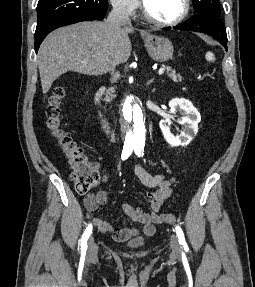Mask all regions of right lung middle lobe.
<instances>
[{"mask_svg": "<svg viewBox=\"0 0 255 287\" xmlns=\"http://www.w3.org/2000/svg\"><path fill=\"white\" fill-rule=\"evenodd\" d=\"M108 8V0H39L37 23L66 15H82L102 20Z\"/></svg>", "mask_w": 255, "mask_h": 287, "instance_id": "dd1d6c3e", "label": "right lung middle lobe"}]
</instances>
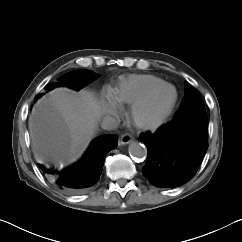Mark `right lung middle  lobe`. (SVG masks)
<instances>
[{
	"instance_id": "1",
	"label": "right lung middle lobe",
	"mask_w": 242,
	"mask_h": 242,
	"mask_svg": "<svg viewBox=\"0 0 242 242\" xmlns=\"http://www.w3.org/2000/svg\"><path fill=\"white\" fill-rule=\"evenodd\" d=\"M97 78V74L87 71V70H80V71H74L67 73L63 75L60 80L61 83H49L45 86L47 90H51L53 88H56L58 86H68L70 88H73L75 90H80L81 88L85 87L92 81H94ZM42 95V94H41ZM39 95L35 97L37 99Z\"/></svg>"
}]
</instances>
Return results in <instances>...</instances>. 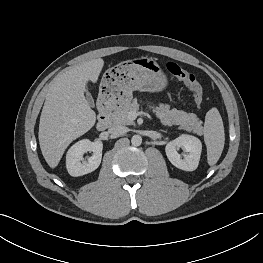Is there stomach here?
Wrapping results in <instances>:
<instances>
[{"mask_svg": "<svg viewBox=\"0 0 263 263\" xmlns=\"http://www.w3.org/2000/svg\"><path fill=\"white\" fill-rule=\"evenodd\" d=\"M167 83V77L156 60L141 57L109 68L100 84V96L123 106L129 103L133 91L159 92Z\"/></svg>", "mask_w": 263, "mask_h": 263, "instance_id": "0dacf381", "label": "stomach"}]
</instances>
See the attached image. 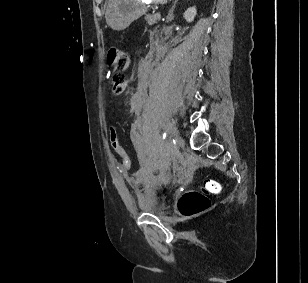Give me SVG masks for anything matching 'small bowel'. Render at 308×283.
Listing matches in <instances>:
<instances>
[{
  "label": "small bowel",
  "mask_w": 308,
  "mask_h": 283,
  "mask_svg": "<svg viewBox=\"0 0 308 283\" xmlns=\"http://www.w3.org/2000/svg\"><path fill=\"white\" fill-rule=\"evenodd\" d=\"M124 88H125V85L118 86V87L112 85V92L113 94L118 95L123 92ZM144 103H145L144 93L142 91L136 92L131 97V100H130V111L137 115L141 114L143 107H144Z\"/></svg>",
  "instance_id": "small-bowel-1"
}]
</instances>
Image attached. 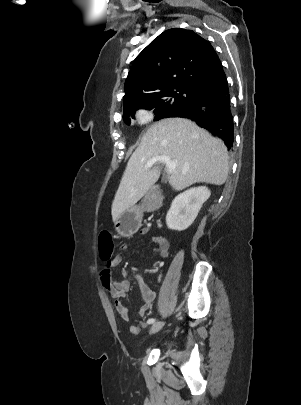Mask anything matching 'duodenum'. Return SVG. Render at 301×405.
Returning a JSON list of instances; mask_svg holds the SVG:
<instances>
[{
  "instance_id": "1",
  "label": "duodenum",
  "mask_w": 301,
  "mask_h": 405,
  "mask_svg": "<svg viewBox=\"0 0 301 405\" xmlns=\"http://www.w3.org/2000/svg\"><path fill=\"white\" fill-rule=\"evenodd\" d=\"M144 199V211L158 213L160 208L166 207V200L163 198L162 190H146Z\"/></svg>"
}]
</instances>
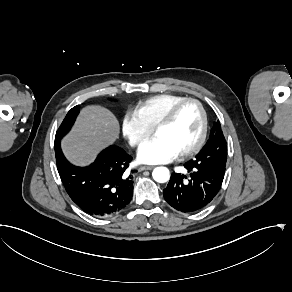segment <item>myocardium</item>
I'll return each mask as SVG.
<instances>
[{"label": "myocardium", "mask_w": 292, "mask_h": 292, "mask_svg": "<svg viewBox=\"0 0 292 292\" xmlns=\"http://www.w3.org/2000/svg\"><path fill=\"white\" fill-rule=\"evenodd\" d=\"M187 103L195 104L199 110V113H200V131H199V135H198V138L195 141V143L193 145H191L190 147L181 151L180 154L182 156H186V155L192 154L194 152H197L202 147V145L205 141V137H206V133H207V116H206V112L204 110L202 103L194 98H183V99L173 103L171 106H169L167 108V110L159 117V119L157 120V122L154 126V131H156L157 128L170 123L174 119V117H175L177 111L180 109V107H182L183 105H185Z\"/></svg>", "instance_id": "1"}]
</instances>
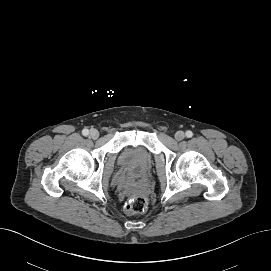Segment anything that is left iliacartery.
<instances>
[{"label": "left iliac artery", "mask_w": 271, "mask_h": 271, "mask_svg": "<svg viewBox=\"0 0 271 271\" xmlns=\"http://www.w3.org/2000/svg\"><path fill=\"white\" fill-rule=\"evenodd\" d=\"M186 136H187L188 138H191V137L193 136V132L190 131V130H188V131L186 132Z\"/></svg>", "instance_id": "obj_1"}]
</instances>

Task prompt:
Leave out the pictures, then reproduce exactly the run of lines from the one that contains "Segment anything that is left iliacartery." to the final line of the listing above.

Answer to the problem:
Segment anything that is left iliacartery.
<instances>
[{"label": "left iliac artery", "mask_w": 271, "mask_h": 271, "mask_svg": "<svg viewBox=\"0 0 271 271\" xmlns=\"http://www.w3.org/2000/svg\"><path fill=\"white\" fill-rule=\"evenodd\" d=\"M186 136H187L188 138H191V137L193 136V132L190 131V130H188V131L186 132Z\"/></svg>", "instance_id": "obj_1"}]
</instances>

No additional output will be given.